Sólo que Emil Baur no era sólo un técnico y un administrador eficiente. Era un alemán comprometido con las armas del Kaiser y nimbado -uso la palabra con plena intención- por un propósito geopolítico que, cuando hablaba del asunto, le daba a su cabeza -nos aseguran quienes lo trataron en esa época- una aureola casi espiritual.

Una cabeza noble, digna de un Sigfrido rubio, alto, de ojos azules -todos los clisés germánicos- y vestido a la usanza de los ingenieros de antaño. Saco de lana con cinturón, camisa de dril pero con corbata gruesa, de lana y oscura, los pantalones kaki del explorador y botas altas, raspadas y con clavos en las suelas. No, no usaba sarakof. Decía que era una prenda "colonial" insultante para los mexicanos.

– Pero si la usa el mismísimo Pancho Villa. -Entonces digamos que me gusta que el sol me broncee la cara.

Así contrastaba más con sus ojos azules.

Su piel, decían, era tan suave y luminosa que Baur daba la impresión de nunca haberse rasurado. El rastrillo jamás profanó esas mejillas, dotadas entonces -nos cuentan- del vello rubio, frágil, intenso, de la adolescencia.

Era difícil asociar a un hombre de estas características con el más bárbaro de los guerrilleros mexicanos, el arriba mencionado general Francisco Villa, el antiguo bandido y prófugo capaz de levantar un ejército de ocho mil hombres en la frontera norte del país, cruzar el Río Grande y derrotar, desde Chihuahua hasta la Ciudad de México, al ejército de la Dictadu ra. En el camino, Villa sembró escuelas, repartió tierras, atrajo intelectuales, sedujo oligarcas, colgó usureros y fusiló enemigos reales e imaginarios. Hizo la revolución en marcha. Creyó contar -y así fue- con el apoyo de los Estados Unidos hasta que éstos, al dividirse la Revolución en 1915, se fueron con la facción constitucionalista de Carranza y Obregón. Es decir, con la "gente decente" del movimiento.

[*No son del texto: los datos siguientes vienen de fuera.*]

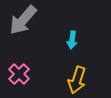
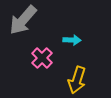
cyan arrow: rotated 96 degrees counterclockwise
pink cross: moved 23 px right, 16 px up
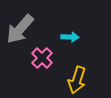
gray arrow: moved 3 px left, 9 px down
cyan arrow: moved 2 px left, 3 px up
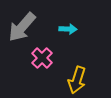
gray arrow: moved 2 px right, 2 px up
cyan arrow: moved 2 px left, 8 px up
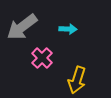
gray arrow: rotated 12 degrees clockwise
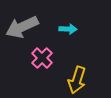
gray arrow: rotated 12 degrees clockwise
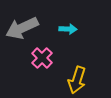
gray arrow: moved 1 px down
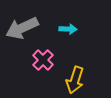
pink cross: moved 1 px right, 2 px down
yellow arrow: moved 2 px left
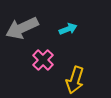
cyan arrow: rotated 24 degrees counterclockwise
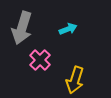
gray arrow: rotated 48 degrees counterclockwise
pink cross: moved 3 px left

Villa, brazo armado "lépero" y analfabeta, sería inútil cuando se estableciera la paz. Ignorante, brutal, capaz de matar sin un parpadeo de sus ojos orientales o una mueca de su sonrisa de maíz, el Centauro Pancho Villa sólo servía para la guerra. No se le podía, en efecto, desmontar de su caballo.

En 1917 el destino del mundo se jugaba en las grandes batallas de Arras y de Ypres. Pero también en Chihuahua la Gran Guerra tenía un frente y el káiser Guillermo se propuso explotarlo. Las divisiones internas en México invitaban a ello. Si los norteamericanos seducían a Carranza y abandonaban a Villa, la diplomacia alemana le daría mate a los "gringos". Arthur Zimmerman, el ministro de Relaciones Exteriores de la Alemania imperial, envió un famoso telegrama cifrado al embajador alemán en México en enero de 1917. En él, el káiser le proponía a Carranza un pacto contra Estados Unidos para "reconquistar los territorios perdidos de Texas, Nuevo México y Arizona". El telegrama fue interceptado por el almirantazgo británico y enviado a Washington, precipitando la entrada en guerra del presidente Wilson.

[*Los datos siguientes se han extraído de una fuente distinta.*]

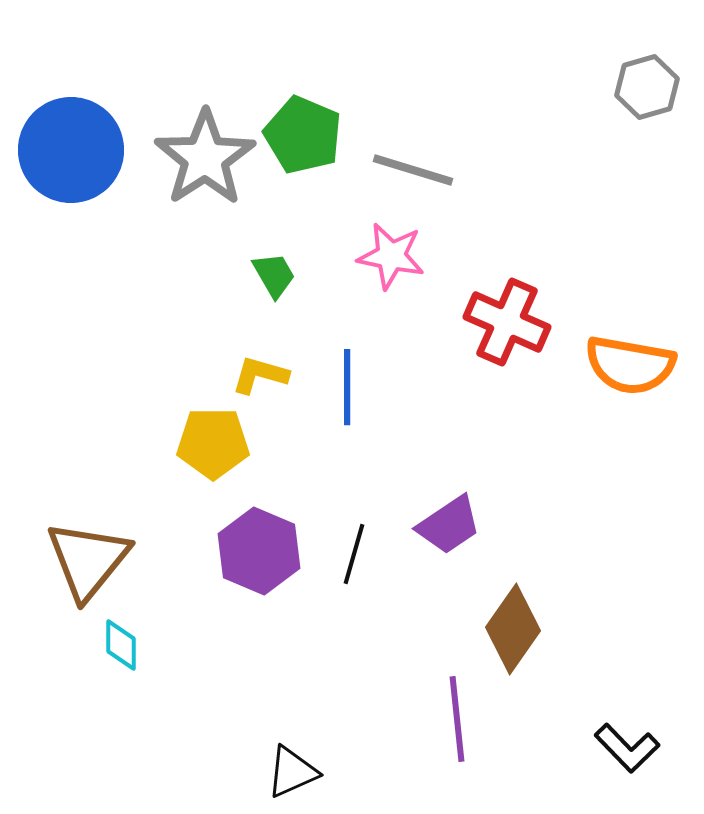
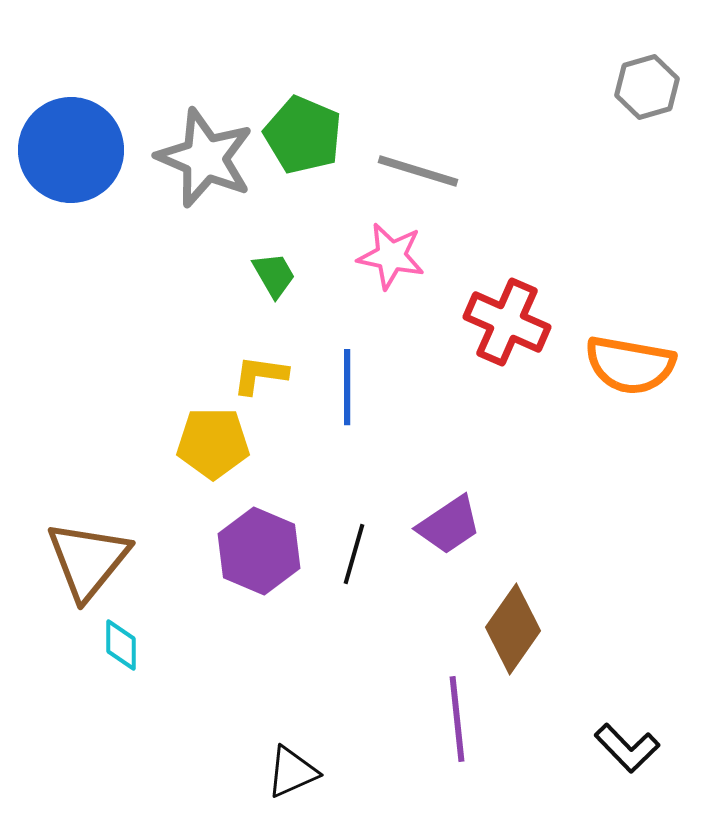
gray star: rotated 16 degrees counterclockwise
gray line: moved 5 px right, 1 px down
yellow L-shape: rotated 8 degrees counterclockwise
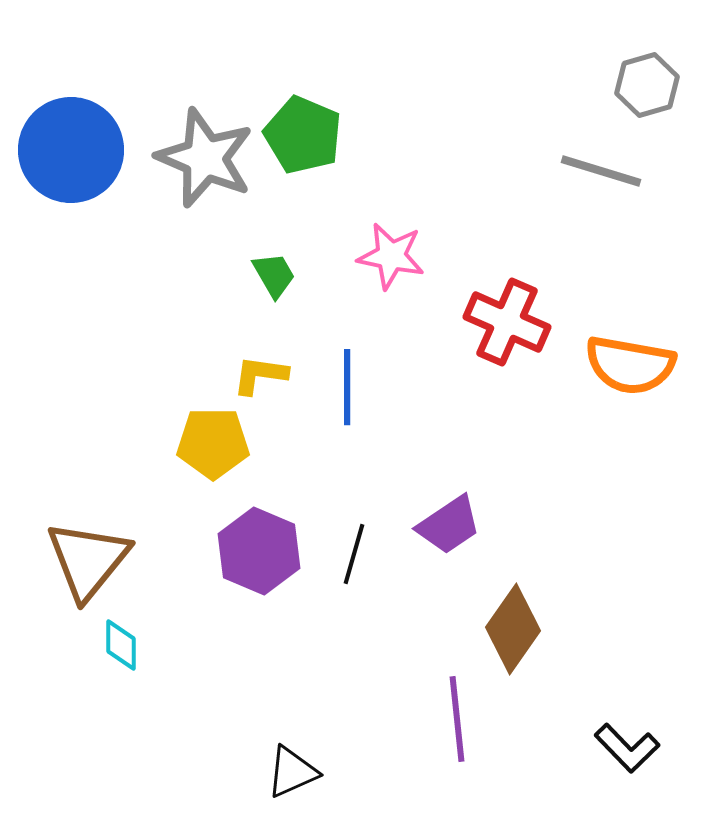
gray hexagon: moved 2 px up
gray line: moved 183 px right
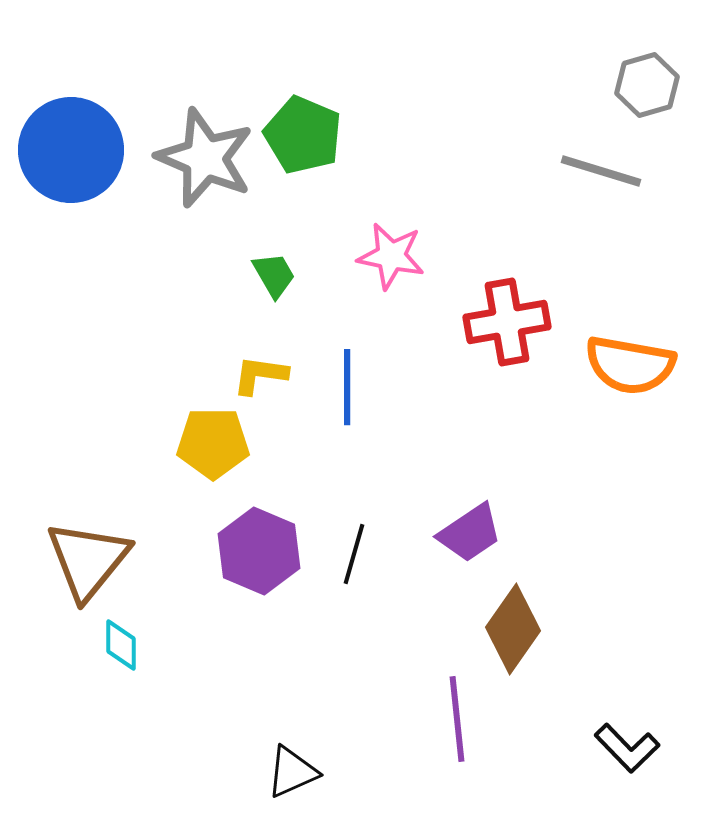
red cross: rotated 34 degrees counterclockwise
purple trapezoid: moved 21 px right, 8 px down
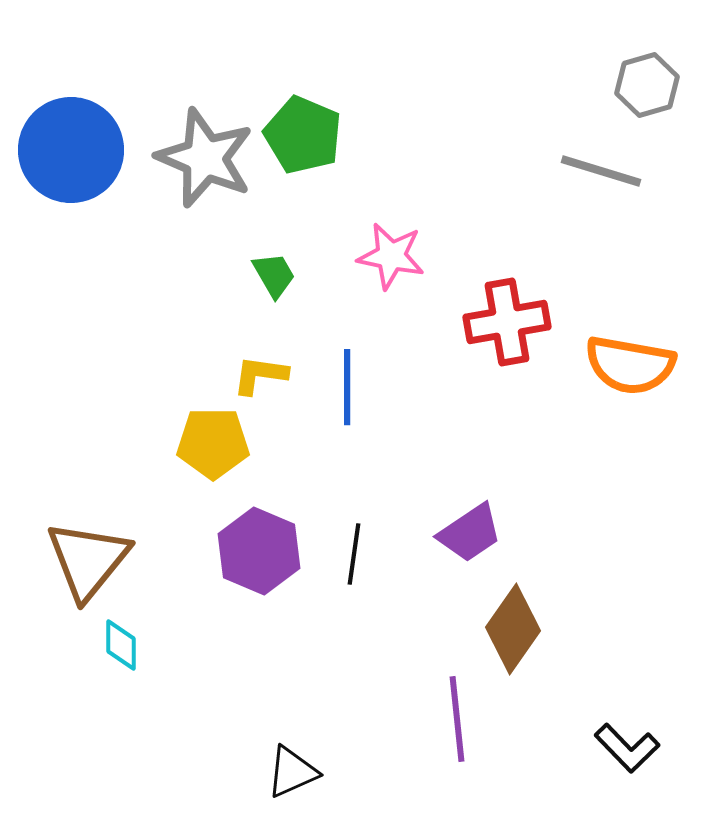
black line: rotated 8 degrees counterclockwise
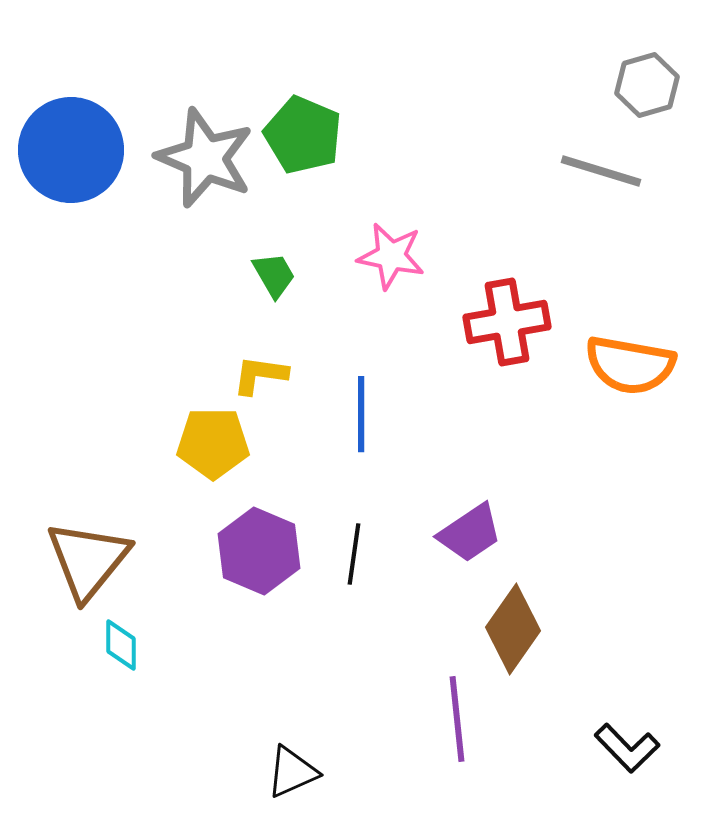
blue line: moved 14 px right, 27 px down
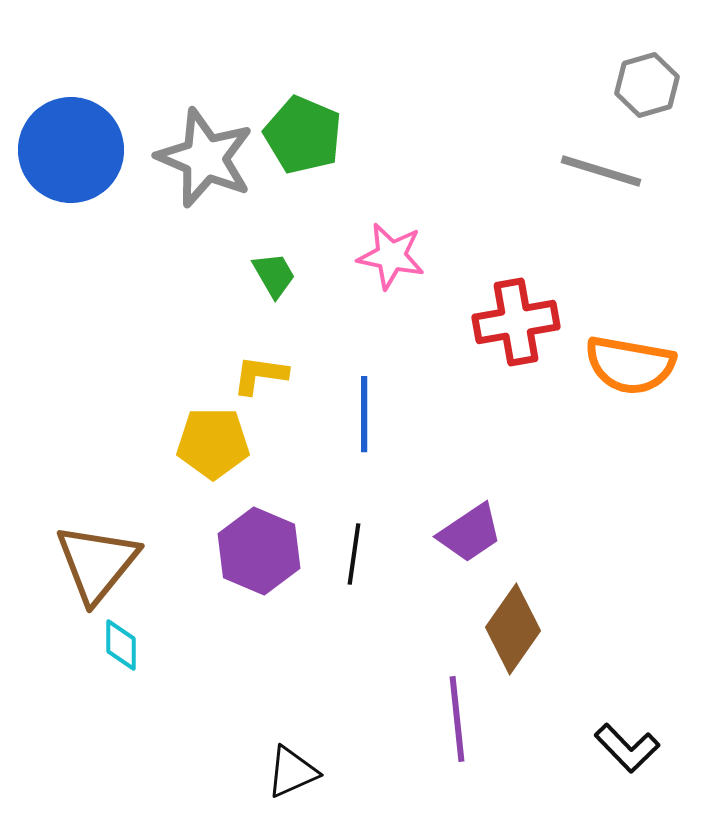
red cross: moved 9 px right
blue line: moved 3 px right
brown triangle: moved 9 px right, 3 px down
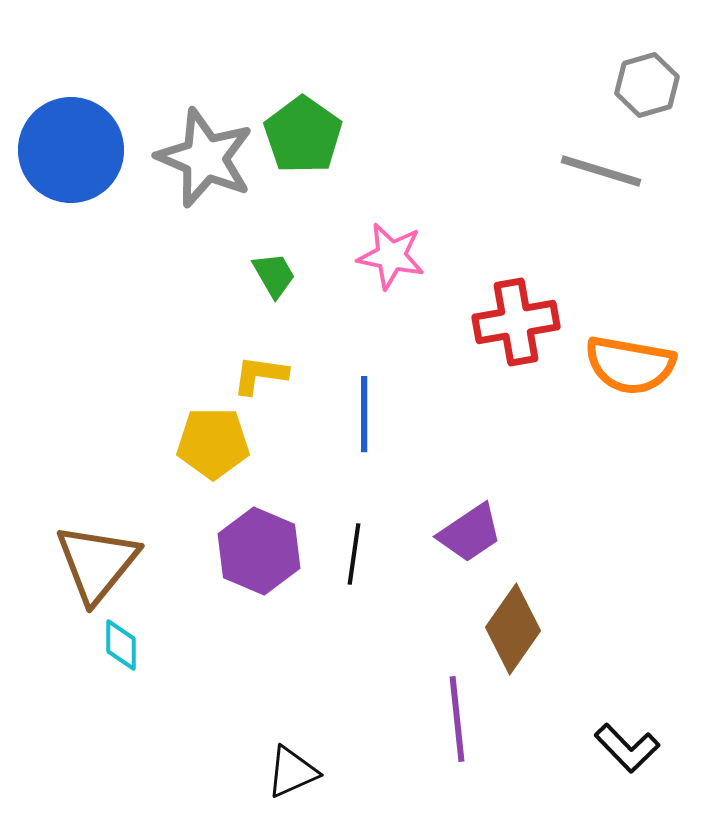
green pentagon: rotated 12 degrees clockwise
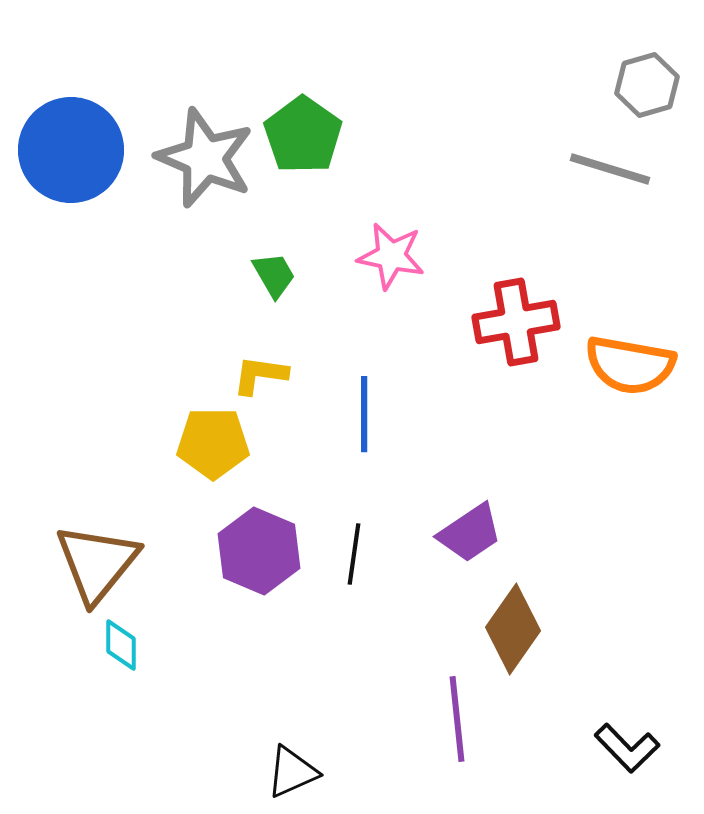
gray line: moved 9 px right, 2 px up
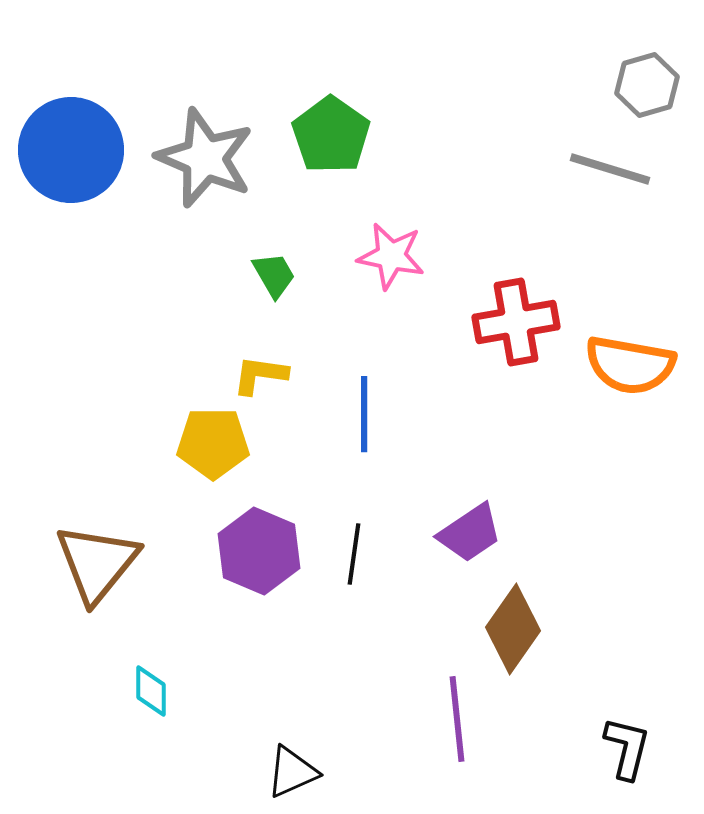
green pentagon: moved 28 px right
cyan diamond: moved 30 px right, 46 px down
black L-shape: rotated 122 degrees counterclockwise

Al mismo tiempo el káiser, ni tardo ni perezoso, se propuso seducir a Villa -jugaba a todas las cartas- explotando el resentimiento del guerrillero contra Wilson y "los gringos" y prometiéndole, a Villa también, la reconquista del suroeste norteamericano.

El telegrama de Zimmerman desinfló como un globo caído entre nopales la posible alianza entre Carranza y Guillermo II. Le reveló a Villa el doble juego de la diplomacia alemana pero no lo despojó de su ánimo antiyanqui, llevándolo, en 1916, a invadir la población norteamericana de Columbus y a "devolver" como dijo un corrido, "la frontera" -aunque sólo fuese por unas horas.

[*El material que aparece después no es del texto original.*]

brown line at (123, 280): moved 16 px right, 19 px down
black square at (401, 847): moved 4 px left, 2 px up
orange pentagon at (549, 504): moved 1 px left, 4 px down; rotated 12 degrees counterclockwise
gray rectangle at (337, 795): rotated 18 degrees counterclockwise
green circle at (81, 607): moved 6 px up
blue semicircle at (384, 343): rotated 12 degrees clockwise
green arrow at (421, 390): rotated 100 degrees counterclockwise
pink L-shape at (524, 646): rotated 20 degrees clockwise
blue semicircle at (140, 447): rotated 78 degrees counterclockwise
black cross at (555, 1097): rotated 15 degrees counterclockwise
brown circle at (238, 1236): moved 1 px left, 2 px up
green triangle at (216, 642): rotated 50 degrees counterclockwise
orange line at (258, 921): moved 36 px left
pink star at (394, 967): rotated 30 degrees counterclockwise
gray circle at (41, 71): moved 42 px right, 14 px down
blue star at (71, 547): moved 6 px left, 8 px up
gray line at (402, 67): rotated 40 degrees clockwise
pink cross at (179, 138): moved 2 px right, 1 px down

De allí la relación entre el ingeniero Emil Baur y el general Francisco Villa. El ingeniero actuó como patriota alemán y agente de Berlín en el "blando vientre" sur de los Estados Unidos. Esto lo sabía todo el mundo y nadie se lo reprochaba. El sentimiento pro alemán en México era muy fuerte en aquellos tiempos y su razón sumamente clara. Sólo Alemania podía oponerse a los Estados Unidos y lo hacía con las mismas armas de éstos: la disciplina, el trabajo, la creación de riqueza, la fuerza militar. Lo que los mexicanos le envidiaban a los gringos, se lo podían admirar a los alemanes.